Now I am Going Back here. The Bahamas is a global pioneer in the tourist industry; tourism in our country is almost 200 years old. Together with the Mediterranean and (strange to say) Switzerland, The Bahamas has one of the few societies whose people have been making money off the tourist dollar for far longer than the industry has had a name.
As that is the case, it is impossible to separate tourism and tourists from the Bahamian self. We have been offering hospitality not only long before we knew ourselves, but literally since the abolition of slavery. Europeans were visiting Nassau for their health and for the winter since the 1830s, and Bahamians were offering them tours of New Providence since then. Tourism on a bigger scale started in 1860 when the Royal Victoria Hotel was built, the pride of the nation, and provided Bahamian musicians and artists with a place to go and make their performances happen. Of course many of the sights have changed -- we don't have the Mermaid Lake anymore, where phosphorescence would light up the wake of the boat and the trails of the oars, and the Blue Hills are being cut down for construction purposes, and many of the homes in which those tourists stayed have been demolished or disfigured, and the Royal Victoria, that architectural wonder, burned to the ground twenty years ago. But the forts are still there, and so are the Botanical Gardens, which were opened in part to provide tourists with a sense of Bahamian flora and fauna.
Tourism even helped fund the Bahamian civil rights movement.
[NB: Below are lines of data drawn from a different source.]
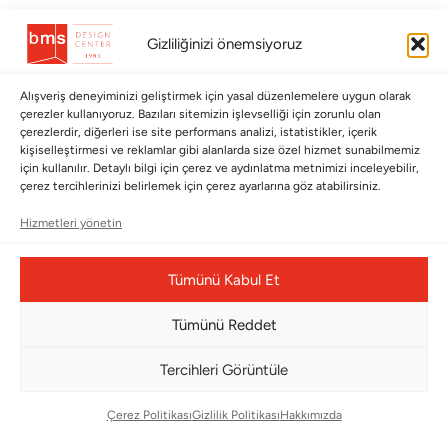
BÜLTENİMİZE ABONE OLUN
Gizliliğinizi önemsiyoruz
Kayıt olun ve fırsatlardan ilk siz yararlanın!
Alışveriş deneyiminizi geliştirmek için yasal düzenlemelere uygun olarak
çerezler kullanıyoruz. Bazıları sitemizin işlevselliği için zorunlu olan
Bültenimize Abone Olun
çerezlerdir, diğerleri ise site performans analizi, istatistikler, içerik
kişiselleştirmesi ve reklamlar gibi alanlarda size özel hizmet sunabilmemiz
Bizi Takip Edin
için kullanılır. Detaylı bilgi için çerez ve aydınlatma metnimizi inceleyebilir,
çerez tercihlerinizi belirlemek için çerez ayarlarına göz atabilirsiniz.
Hizmetleri yönetin
Tümünü Kabul Et
Tümünü Reddet
Tercihleri Görüntüle
Çerez Yönetim Paneli
Çerez Politikası
Gizlilik Politikası
Hakkımızda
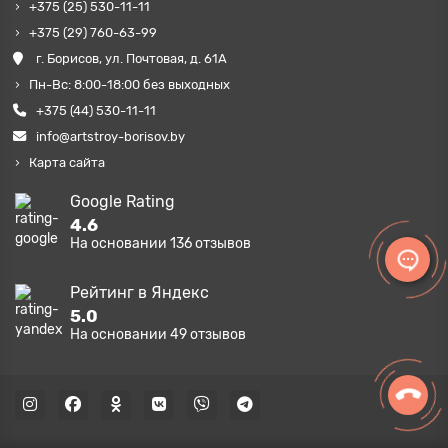
+375 (25) 530-11-11
+375 (29) 760-63-99
г. Борисов, ул. Почтовая, д. 61А
Пн-Вс: 8:00-18:00 без выходных
+375 (44) 530-11-11
info@artstroy-borisov.by
Карта сайта
Google Rating
4.6
На основании
136
отзывов
Рейтинг в Яндекс
5.0
На основании
49
отзывов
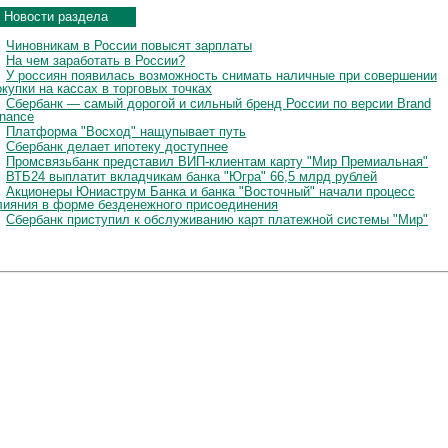
Новости раздела
Чиновникам в России повысят зарплаты
На чем заработать в России?
У россиян появилась возможность снимать наличные при совершении
окупки на кассах в торговых точках
Сбербанк — самый дорогой и сильный бренд России по версии Brand
inance
Платформа "Восход" нащупывает путь
Сбербанк делает ипотеку доступнее
Промсвязьбанк представил ВИП-клиентам карту "Мир Премиальная"
ВТБ24 выплатит вкладчикам банка "Югра" 66,5 млрд рублей
Акционеры Юниаструм Банка и банка "Восточный" начали процесс
лияния в форме безденежного присоединения
Сбербанк приступил к обслуживанию карт платежной системы "Мир"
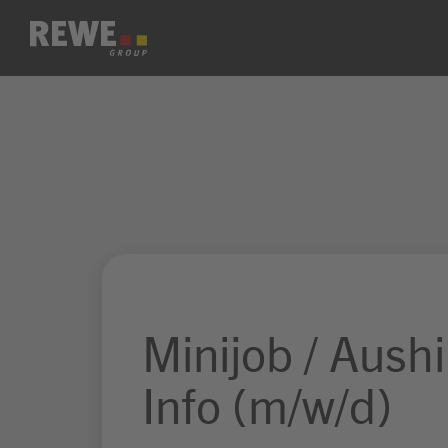
Zum Inhalt springen
Minijob / Aushi
Info (m/w/d)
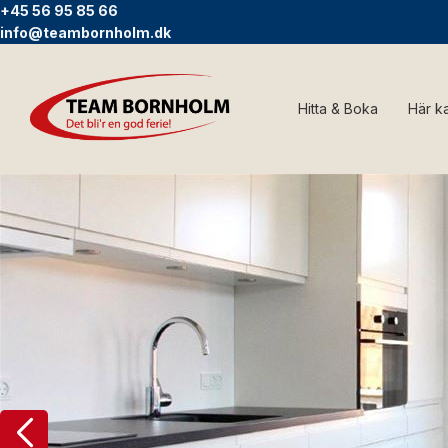
+45 56 95 85 66
info@teambornholm.dk
Hitta & Boka
Här k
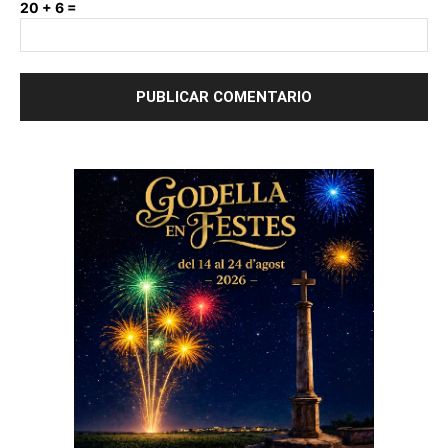
20 + 6 =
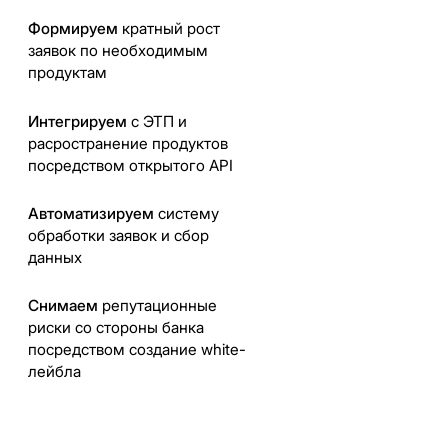
Формируем
кратный рост
заявок по необходимым
продуктам
Интегрируем
с ЭТП и
расространение продуктов
посредством открытого API
Автоматизируем
систему
обработки заявок и сбор
данных
Снимаем
репутационные
риски со стороны банка
посредством создание white-
лейбла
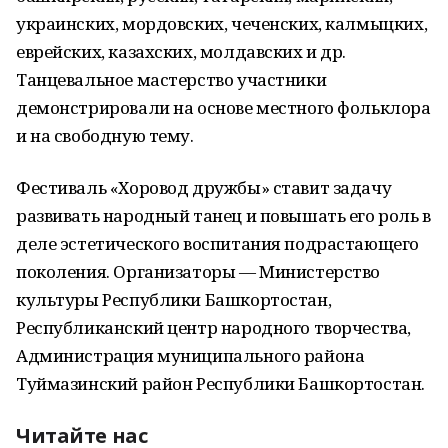
украинских, мордовских, чеченских, калмыцких,
еврейских, казахских, молдавских и др.
Танцевальное мастерство участники
демонстрировали на основе местного фольклора
и на свободную тему.
Фестиваль «Хоровод дружбы» ставит задачу
развивать народный танец и повышать его роль в
деле эстетического воспитания подрастающего
поколения. Организаторы — Министерство
культуры Республики Башкортостан,
Республиканский центр народного творчества,
Администрация муниципального района
Туймазинский район Республики Башкортостан.
Читайте нас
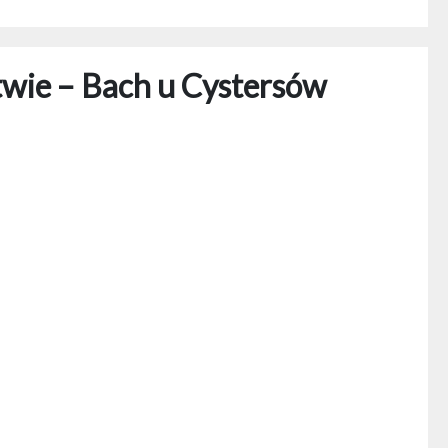
wie – Bach u Cystersów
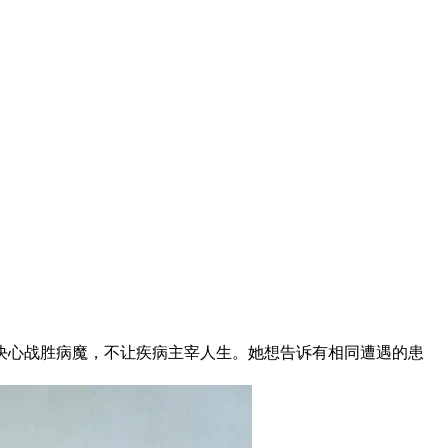
决心战胜病魔，不让疾病主宰人生。她想告诉有相同遭遇的患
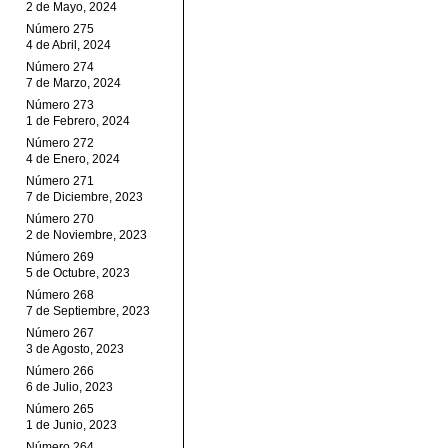
2 de Mayo, 2024
Número 275
4 de Abril, 2024
Número 274
7 de Marzo, 2024
Número 273
1 de Febrero, 2024
Número 272
4 de Enero, 2024
Número 271
7 de Diciembre, 2023
Número 270
2 de Noviembre, 2023
Número 269
5 de Octubre, 2023
Número 268
7 de Septiembre, 2023
Número 267
3 de Agosto, 2023
Número 266
6 de Julio, 2023
Número 265
1 de Junio, 2023
Número 264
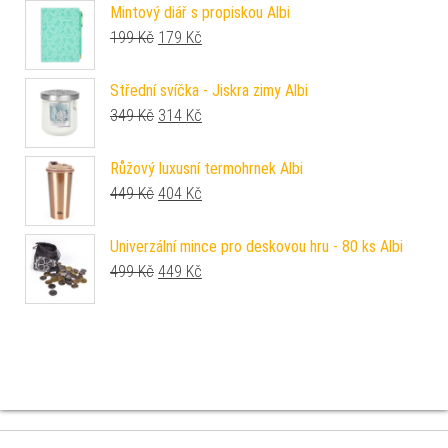
Mintový diář s propiskou Albi
Původní cena byla: 199 Kč.
Aktuální cena je: 179 Kč.
199
Kč
179
Kč
Střední svíčka - Jiskra zimy Albi
Původní cena byla: 349 Kč.
Aktuální cena je: 314 Kč.
349
Kč
314
Kč
Růžový luxusní termohrnek Albi
Původní cena byla: 449 Kč.
Aktuální cena je: 404 Kč.
449
Kč
404
Kč
Univerzální mince pro deskovou hru - 80 ks Albi
Původní cena byla: 499 Kč.
Aktuální cena je: 449 Kč.
499
Kč
449
Kč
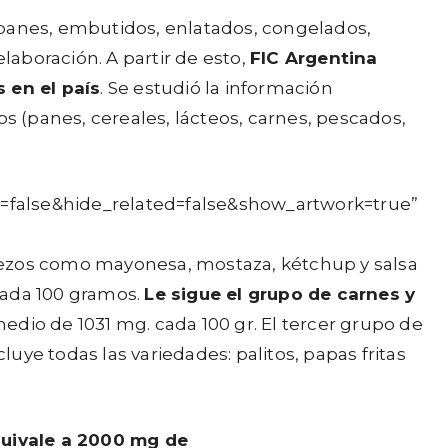
(panes, embutidos, enlatados, congelados,
aboración. A partir de esto,
FIC Argentina
 en el país
. Se estudió la información
 (panes, cereales, lácteos, carnes, pescados,
y=false&hide_related=false&show_artwork=true”
derezos como mayonesa, mostaza, kétchup y salsa
cada 100 gramos.
Le sigue el grupo de carnes y
dio de 1031 mg. cada 100 gr. El tercer grupo de
ye todas las variedades: palitos, papas fritas
quivale a 2000 mg de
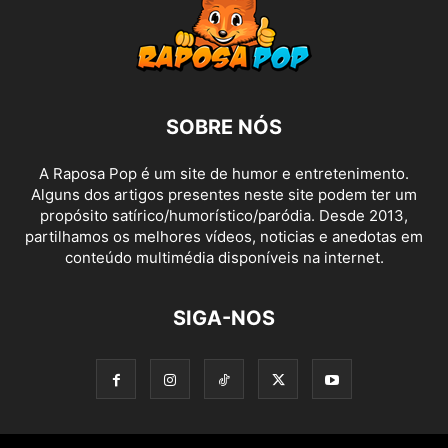
SOBRE NÓS
A Raposa Pop é um site de humor e entretenimento.
Alguns dos artigos presentes neste site podem ter um
propósito satírico/humorístico/paródia. Desde 2013,
partilhamos os melhores vídeos, noticias e anedotas em
conteúdo multimédia disponíveis na internet.
SIGA-NOS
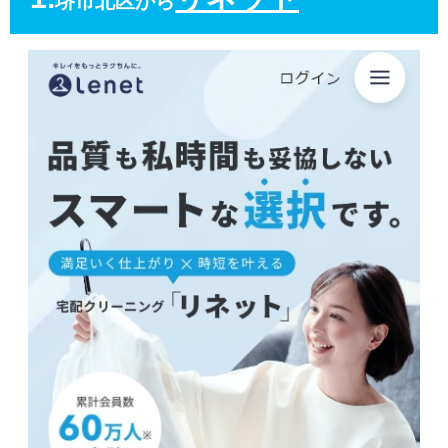
堺市北区から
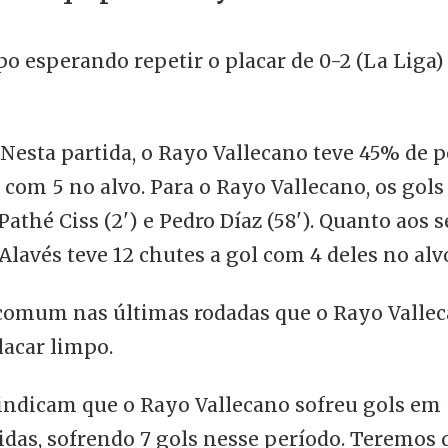
 esperando repetir o placar de 0-2 (La Liga)
Nesta partida, o Rayo Vallecano teve 45% de p
l com 5 no alvo. Para o Rayo Vallecano, os gol
athé Ciss (2') e Pedro Díaz (58'). Quanto aos 
 Alavés teve 12 chutes a gol com 4 deles no alv
comum nas últimas rodadas que o Rayo Valle
acar limpo.
 indicam que o Rayo Vallecano sofreu gols em 
idas, sofrendo 7 gols nesse período. Teremos 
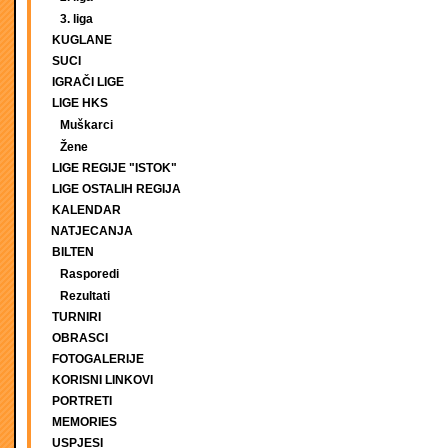
3. liga
KUGLANE
SUCI
IGRAČI LIGE
LIGE HKS
Muškarci
Žene
LIGE REGIJE "ISTOK"
LIGE OSTALIH REGIJA
KALENDAR
NATJECANJA
BILTEN
Rasporedi
Rezultati
TURNIRI
OBRASCI
FOTOGALERIJE
KORISNI LINKOVI
PORTRETI
MEMORIES
USPJESI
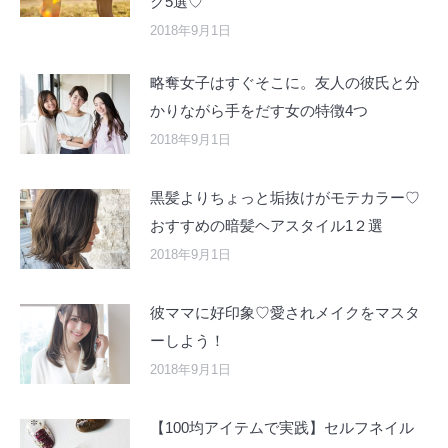
ク5選♡
2018年9月1日
略奪女子はすぐそこに。友人の彼氏と分
かりながら手をだす女の特徴4つ
2018年9月1日
黒髪よりちょっと垢抜けがモテカラー♡
おすすめの暗髪ヘアスタイル1２選
2018年9月1日
彼ママに好印象♡愛されメイクをマスタ
ーしよう！
2018年9月1日
【100均アイテムで実践】セルフネイル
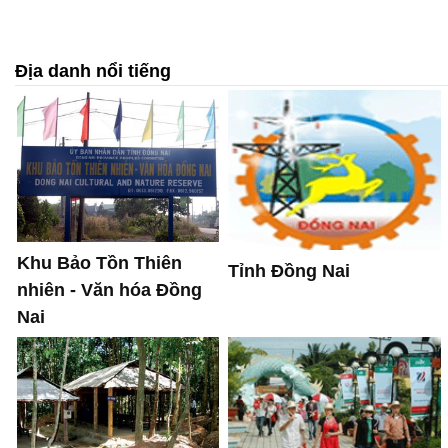
Địa danh nổi tiếng
Khu Bảo Tồn Thiên
Tỉnh Đồng Nai
nhiên - Văn hóa Đồng
Nai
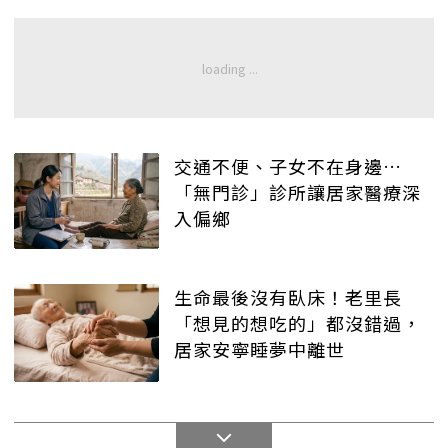
交通不便、子女不在身邊…
「無門診」診所讓居家醫療深
入偏鄉
生命最後沒有臥床！老里長
「想見的想吃的」都沒錯過，
居家安寧睡夢中離世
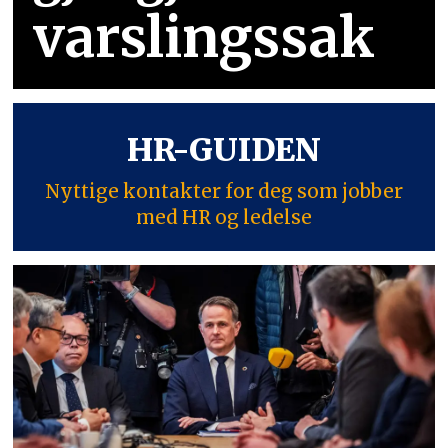
varslingssak
HR-GUIDEN
Nyttige kontakter for deg som jobber
med HR og ledelse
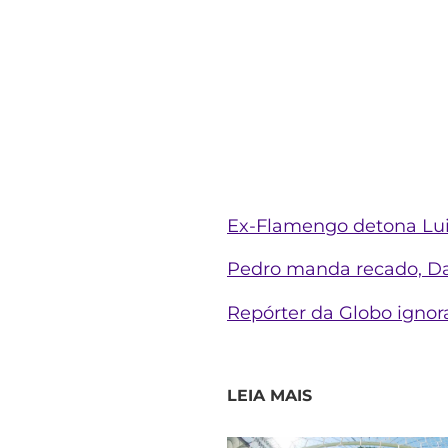
Ex-Flamengo detona Lui
Pedro manda recado, Dani
Repórter da Globo ignor
LEIA MAIS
That was in the 1950s, during the post-war nightclub era, when tourism created Bahamian performers of world class status. Freddie Munnings' Cat and the Fiddle was a meeting place not only for Bahamian civil rights activists, but for the Americans as well; through Sidney Poitier, Andrew Jackson and Martin Luther King and others met with Lynden Pindling and the pioneers of Majority Rule within the confines of that club. And the fact that Freddie Munnings was independently wealthy -- one of the richest Black Bahamians at that time -- enabled him to help fund the fight for the abolition of the colour bar that prohibited Black Bahamians from entering selected establishments.
And tourism reinstated Junkanoo and made it an arena which was right for the developments dreamed about by men like Gus Cooper and Percy Francis and Brian Gibson and Phil Cooper and Winston Rolle and others.So why is tourism now the reason that all of the above are compromised, stymied, or dead?